If you are a parent of a teenager in the UK who is doing any kind of official exams then exam results time in your house may be a bit of a tense time for everyone. Some children need less support but some may be anxious as they wait for the day when they learn how they have done in their GCSE or A Levels and what the next steps might be for them.
It can be a long wait between the actual exams and the final results and your child’s future plans hinge on getting the results they hoped for. GCSE exam results determine their last two years of legally required education, and what they do next and whilst it isn’t the end of the world if they don’t get the results they wanted or hoped for, or it may be exciting and a proud moment for everyone if they do, you still have a wait time, a build up to results day and managing all the emotions and stress that comes with that.
Whilst I don’t pretend to be an expert, what we have done, to keep calm and manage some of the anxiety around waiting for results might be useful if you are about to land in that part of the parenting a teenager journey.
Be positive and encouraging:
Even if you have your doubts, or are unsure how your child has done, or are worried they may have failed, it’s YOUR job to be the adult and to support and not make your child feel more anxious than they already do. They will potentially have all sorts of thoughts in their head about what may or may not be the outcome of their exams and don’t need your worries added to that.
Distraction is an amazing tool:
It’s a long time between the last exam, leaving secondary school, and results day. For us, it’s been almost 10 weeks. We have found that distraction, keeping to routine, doing nice things, and being normal have helped. As the day has drawn closer it has been harder to manage that but we have managed to keep fairly calm generally.
If they want to talk, be reassuring:
No matter what exam results they get, life will carry on, but teenagers can’t see that in a few years time this will be a milestone and that exam results may not have been what they wanted but that doesn’t mean they are a failure. Reassure them that you, their school or college will support them, whatever happens and that there are always options and a plan can be made.
Do not make them feel that exams are the only thing that matters:
Whilst exam results are important, your child’s mental health and wellbeing are more important. Every parent wants to feel proud and for their child to do well, but sometimes life can be disappointing. However, your child does not need to feel the pressure that they have let you down, and this will add to their waiting for results anxiety. Keep your thoughts to yourself or at least away from them.
Selfcare is important:
As the day looms, they may be not sleeping well, or be irritable and grumpy or extra sensitive. That is perfectly normal. Don’t take it personally. If they want to sleep a bit more, or are trying to distract themselves with activities they love, let them. If they are not sleeping well, try and support and encourage them with things that might help.

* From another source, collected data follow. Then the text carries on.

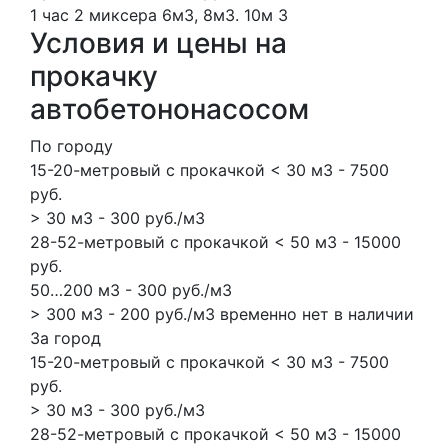
1 час
2 миксера
6м3, 8м3.
10м
3
Условия и цены на
прокачку
автобетононасосом
По городу
15-20-метровый с прокачкой < 30 м3 - 7500
руб.
> 30 м3 - 300 руб./м3
28-52-метровый с прокачкой < 50 м3 - 15000
руб.
50…200 м3 - 300 руб./м3
> 300 м3 - 200 руб./м3 временно нет в наличии
За город
15-20-метровый с прокачкой < 30 м3 - 7500
руб.
> 30 м3 - 300 руб./м3
28-52-метровый с прокачкой < 50 м3 - 15000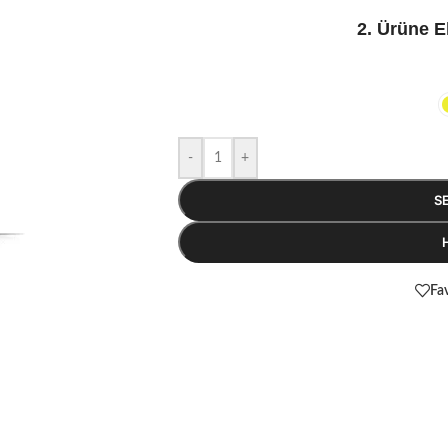
2. Ürüne E
-
+
S
Fav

Listen and let them know you are there for them:
This needs no explanation really. They need to know you have their back. If they want to talk about being worried or about exam results or what might happen, let them.
Whilst their school or college should support and help them, and results day tends to go relatively smoothly, you need to know what to expect, what steps are next and what options there are. That way you can reassure them you are able to support them.
Last but not least? Remember how you felt:
I spent weeks worrying about my exam results because I didn’t really work hard enough in a few subjects and struggled in others. I was scared to disappoint my parents, to be the only one of my circle of friends who didn’t do well, did not want to have to face exam resits and it felt like the world would end if I failed. My results arrived in the post and I refused to open the letter all day, and my poor Mum spent the whole day trying to persuade me. I passed my exams (I have no idea how, for some of them?) but I still remember how anxious I was, and try to be empathetic and sympathetic to my teenagers as they face exam results day.
It’s another milestone, in their lives, a big one. They need you to prop them up, and keep them as calm as possible. Exam results are not the be all and end all, but navigating that takes a lot of effort. If your child knows you are there for them, it helps make it easier.